Virtual Operations Center (VOC)
EOL has revised and updated the VOC proposal based on feedback from reviewers and a Town Hall Meeting which occurred at the annual AMS meeting in January 2007. EOL anticipates a funding decision by the NSF in early FY08. If successful in procuring funding, staff will begin to build prototypes for the VOC.
NSF/NCAR Facilities Assessment
In the early part of FY 2007, the NSF/NCAR Facilities Assessment team developed an interactive database that will be populated with descriptions of systems, platforms, networks, and emerging technologies that are provided by community experts. The database will be supported on a web site and become a public resource with routine updating, and is intended to provide descriptive information on atmospheric science facilities and instrumentation in a consistent, easy-to-read format as a resource for the broad atmospheric science and related communities.

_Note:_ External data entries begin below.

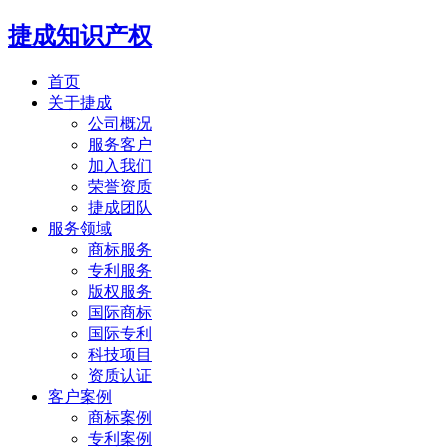
捷成知识产权
首页
关于捷成
公司概况
服务客户
加入我们
荣誉资质
捷成团队
服务领域
商标服务
专利服务
版权服务
国际商标
国际专利
科技项目
资质认证
客户案例
商标案例
专利案例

The Assessment has begun soliciting input from the community through submitting information on instruments and facilities or submitting revisions to resources already included. The 7 subcommittees met separately in May to review the information submitted so far, and there was a larger community workshop in late September, immediately following the planned NSF Facilities’ Users' Workshop, to gain community input on gaps in the database and capabilities. EOL will continue to support the maintenance of the web site in FY08 and 09 and thereafter.
Observing Facilities Assessment
Panel (OFAP)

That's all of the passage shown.